This notebook is an example of how to use a basic dot-product attention to aggregate a variable number of discrete variables. Dot product attention is performed over the embedding vectors for the discrete variables.

For each embedding vector, $\mathbf{e}_i$, compute an unnormalized attention energy by taking the dot product with a model parameter vector $\mathbf{s}$:

$$
\mathbf{u}_i = \mathbf{e}_i^\top \mathbf{s}
$$

Attention energies for each embedding vector are computed at once using a matrix multiplication.
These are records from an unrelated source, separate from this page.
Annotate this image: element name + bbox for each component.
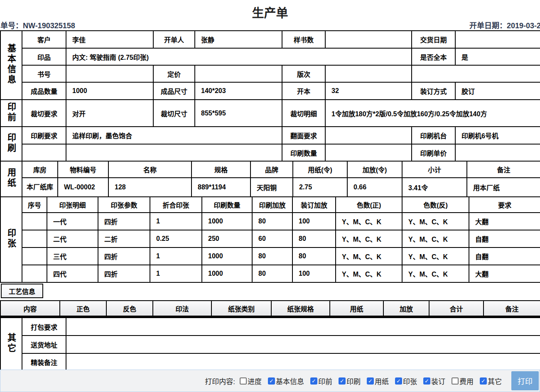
checkbox-item-basic-info[interactable]: 基本信息 [268, 376, 304, 386]
finished-size-label: 成品尺寸 [153, 82, 195, 100]
sheets-r3-print-qty: 1000 [202, 247, 252, 265]
progress-checkbox-label: 进度 [248, 376, 262, 386]
paper-material-no: WL-00002 [58, 178, 108, 197]
order-number-label: 单号： [0, 22, 23, 30]
sheets-header-equiv: 折合印张 [150, 197, 202, 213]
progress-checkbox[interactable] [240, 377, 247, 385]
delivery-date-label: 交货日期 [412, 31, 455, 48]
section-preprint-label: 印前 [7, 102, 16, 123]
paper-extra: 0.66 [347, 178, 402, 197]
print-empty-value [66, 144, 282, 161]
section-preprint: 印前 [0, 100, 22, 127]
creator-value: 张静 [195, 31, 282, 48]
sheets-r1-colors-back: Y、M、C、K [402, 213, 469, 230]
print-req-value: 追样印刷，墨色饱合 [66, 127, 282, 144]
sheets-header-detail: 印张明细 [47, 197, 98, 213]
checkbox-item-other[interactable]: 其它 [480, 376, 502, 386]
paper-header-spec: 规格 [191, 161, 250, 178]
checkbox-item-paper[interactable]: 用纸 [367, 376, 389, 386]
cut-detail-label: 裁切明细 [282, 100, 325, 127]
sheets-checkbox[interactable] [395, 377, 402, 385]
table-row: 基本信息 客户 李佳 开单人 张静 样书数 交货日期 [0, 31, 540, 48]
checkbox-item-preprint[interactable]: 印前 [310, 376, 332, 386]
section-paper-label: 用纸 [7, 168, 16, 189]
sheets-r4-equiv: 1 [150, 265, 202, 282]
sheets-r2-param: 二折 [98, 230, 150, 247]
section-basic-info: 基本信息 [0, 31, 22, 100]
sheets-r3-detail: 三代 [47, 247, 98, 265]
sheets-r1-print-extra: 80 [252, 213, 292, 230]
print-empty-label [22, 144, 66, 161]
sheets-r1-equiv: 1 [150, 213, 202, 230]
print-machine-label: 印刷机台 [412, 127, 455, 144]
paper-header-extra: 加放(令) [347, 161, 402, 178]
sheets-r1-detail: 一代 [47, 213, 98, 230]
paper-checkbox-label: 用纸 [375, 376, 389, 386]
checkbox-item-sheets[interactable]: 印张 [395, 376, 417, 386]
section-sheets-label: 印张 [7, 228, 16, 249]
sheets-data-row: 一代 四折 1 1000 80 100 Y、M、C、K Y、M、C、K 大翻 [0, 213, 540, 230]
sheets-r2-detail: 二代 [47, 230, 98, 247]
band-header-paper-spec: 纸张规格 [271, 301, 330, 316]
other-checkbox[interactable] [480, 377, 487, 385]
table-row: 书号 定价 版次 [0, 65, 540, 82]
checkbox-item-print[interactable]: 印刷 [339, 376, 361, 386]
sheets-header-colors-front: 色数(正) [336, 197, 402, 213]
sheets-r1-seq [22, 213, 47, 230]
sheets-data-row: 二代 二折 0.25 250 60 80 Y、M、C、K Y、M、C、K 自翻 [0, 230, 540, 247]
binding-method-value: 胶订 [455, 82, 540, 100]
meta-row: 单号：NW-190325158 开单日期：2019-03-25 [0, 19, 540, 30]
sheets-r2-equiv: 0.25 [150, 230, 202, 247]
band-header-back-color: 反色 [106, 301, 153, 316]
other-table: 其它 打包要求 送货地址 精装备注 [0, 317, 540, 371]
print-req-label: 印刷要求 [22, 127, 66, 144]
paper-header-use: 用纸(令) [293, 161, 347, 178]
section-other: 其它 [0, 318, 22, 371]
delivery-date-value [455, 31, 540, 48]
fullbook-value: 是 [455, 48, 540, 65]
print-button[interactable]: 打印 [511, 371, 539, 390]
basic-info-checkbox-label: 基本信息 [276, 376, 304, 386]
order-date-value: 2019-03-25 [507, 22, 540, 30]
paper-checkbox[interactable] [367, 377, 374, 385]
checkbox-item-progress[interactable]: 进度 [240, 376, 262, 386]
binding-checkbox[interactable] [423, 377, 430, 385]
paper-name: 128 [108, 178, 191, 197]
cost-checkbox[interactable] [452, 377, 459, 385]
checkbox-item-cost[interactable]: 费用 [452, 376, 474, 386]
sheets-r4-print-qty: 1000 [202, 265, 252, 282]
customer-label: 客户 [22, 31, 66, 48]
sheets-r2-print-qty: 250 [202, 230, 252, 247]
paper-header-name: 名称 [108, 161, 191, 178]
checkbox-item-binding[interactable]: 装订 [423, 376, 445, 386]
sheets-r1-param: 四折 [98, 213, 150, 230]
print-checkbox[interactable] [339, 377, 346, 385]
sheets-r4-print-extra: 80 [252, 265, 292, 282]
product-value: 内文: 驾驶指南 (2.75印张) [66, 48, 412, 65]
sheets-r2-req: 自翻 [469, 230, 540, 247]
sheets-r2-seq [22, 230, 47, 247]
sheets-r4-colors-front: Y、M、C、K [336, 265, 402, 282]
price-label: 定价 [153, 65, 195, 82]
print-qty-value [325, 144, 412, 161]
sheets-r3-bind-extra: 80 [292, 247, 336, 265]
table-row: 精装备注 [0, 353, 540, 371]
format-label: 开本 [282, 82, 325, 100]
sheets-data-row: 三代 四折 1 1000 80 80 Y、M、C、K Y、M、C、K 自翻 [0, 247, 540, 265]
finished-qty-value: 1000 [66, 82, 153, 100]
binding-checkbox-label: 装订 [431, 376, 445, 386]
table-row: 成品数量 1000 成品尺寸 140*203 开本 32 装订方式 胶订 [0, 82, 540, 100]
paper-spec: 889*1194 [191, 178, 250, 197]
basic-info-checkbox[interactable] [268, 377, 275, 385]
isbn-value [66, 65, 153, 82]
edition-extra-cell [412, 65, 540, 82]
sample-count-value [325, 31, 412, 48]
band-header-method: 印法 [153, 301, 211, 316]
packing-req-value [66, 318, 540, 336]
section-sheets: 印张 [0, 197, 22, 282]
preprint-checkbox[interactable] [310, 377, 317, 385]
sheets-r1-colors-front: Y、M、C、K [336, 213, 402, 230]
production-order-page: 生产单 单号：NW-190325158 开单日期：2019-03-25 基本信息… [0, 0, 540, 392]
creator-label: 开单人 [153, 31, 195, 48]
sheets-r2-colors-back: Y、M、C、K [402, 230, 469, 247]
Stack the $n$ embedding vectors into a matrix:

$$
\mathbf{E} = 
\begin{bmatrix}
-\mathbf{e}_1- \\
-\mathbf{e}_2- \\
\vdots \\
-\mathbf{e}_n-
\end{bmatrix}
$$

Then, compute a vector of attention energies $\mathbf{u}$:

$$
\mathbf{u} = \mathbf{Es}
$$

Normalize these into a probability distribution:

$$
\mathbf{n} = \text{Softmax}(\mathbf{u})
$$

Finally, compute the aggregated representation as a linear combination of the individual embedding vectors, weighted by the attention energies:

$$
\mathbf{x} = \mathbf{E}^\top \mathbf{n}
$$

In [1]:
import numpy as np
import pandas as pd
import torch
import torch.nn as nn
import torch.nn.functional as F
from torch.utils.data import DataLoader, Dataset
import pdb

In [2]:
df = pd.DataFrame({'num_levels': np.random.randint(1, 9, size=(100,))})
df.head()

Unnamed: 0,num_levels
0,4
1,3
2,1
3,2
4,8


In [3]:
df['levels'] = df.num_levels.apply(lambda x: np.random.randint(1,11, size=(x,)))

In [4]:
df.head()

Unnamed: 0,num_levels,levels
0,4,"[8, 10, 4, 7]"
1,3,"[5, 7, 4]"
2,1,[8]
3,2,"[2, 4]"
4,8,"[1, 10, 2, 4, 4, 5, 9, 3]"


In [5]:
class MyDataset(Dataset):
    def __init__(self, df, max_sz=10):
        # each X_i is 1d and has shape (var_len)
        self.X = [torch.tensor(x) for x in df.levels]
        self.max_sz = max_sz
        
    def __len__(self): return len(self.X)
        
    def __getitem__(self, i): 
        x = self.X[i]
        return F.pad(x, (0, self.max_sz-len(x)), value=0)

In [6]:
ds = MyDataset(df)
next(iter(ds))

tensor([ 8, 10,  4,  7,  0,  0,  0,  0,  0,  0])

In [7]:
dl = DataLoader(ds, batch_size=5, shuffle=False)

In [8]:
next(iter(dl))

tensor([[ 8, 10,  4,  7,  0,  0,  0,  0,  0,  0],
        [ 5,  7,  4,  0,  0,  0,  0,  0,  0,  0],
        [ 8,  0,  0,  0,  0,  0,  0,  0,  0,  0],
        [ 2,  4,  0,  0,  0,  0,  0,  0,  0,  0],
        [ 1, 10,  2,  4,  4,  5,  9,  3,  0,  0]])

In [9]:
class AttnBOWAggregator(nn.Module):
    def __init__(self, n_emb, emb_sz):
        super().__init__()
        self.emb = nn.Embedding(n_emb, emb_sz)
        self.attn_nrg = nn.Linear(emb_sz, 1)
        
    def forward(self, x):
        # x [bs, max_levels]
        mask = x == 0  # [bs, max_levels]
        x = self.emb(x)  # [bs, max_levels, emb_sz]
        
        # compute normalized attention energies
        nrgs = self.attn_nrg(x).squeeze(2)  # [bs, max_levels]
        nrgs = nrgs.masked_fill(mask, -1e18)
        nrgs = F.softmax(nrgs, dim=1).unsqueeze(2)  # [bs, max_levels, 1]
        
        x = x.transpose(1,2)  # [bs, emb_sz, max_levels]
        x = torch.bmm(x, nrgs)  # [bs, emb_sz, 1]
        x = x.squeeze(2)  # [bs, emb_sz]
        
        return x

In [10]:
m = AttnBOWAggregator(11, 5)

In [11]:
xb = next(iter(dl))

In [12]:
out = m(xb)
print(out.shape)
out

torch.Size([5, 5])


tensor([[ 0.5052,  0.6485,  0.3360,  0.2359,  0.3457],
        [ 0.6475,  0.5330, -0.4086,  0.9691,  0.7141],
        [ 0.7085, -0.2934,  0.4703, -0.5907, -1.6166],
        [ 1.1590, -0.3336, -0.0345, -0.2408,  0.4665],
        [ 0.3007,  0.4601,  0.2272, -0.0333,  0.0281]],
       grad_fn=<SqueezeBackward1>)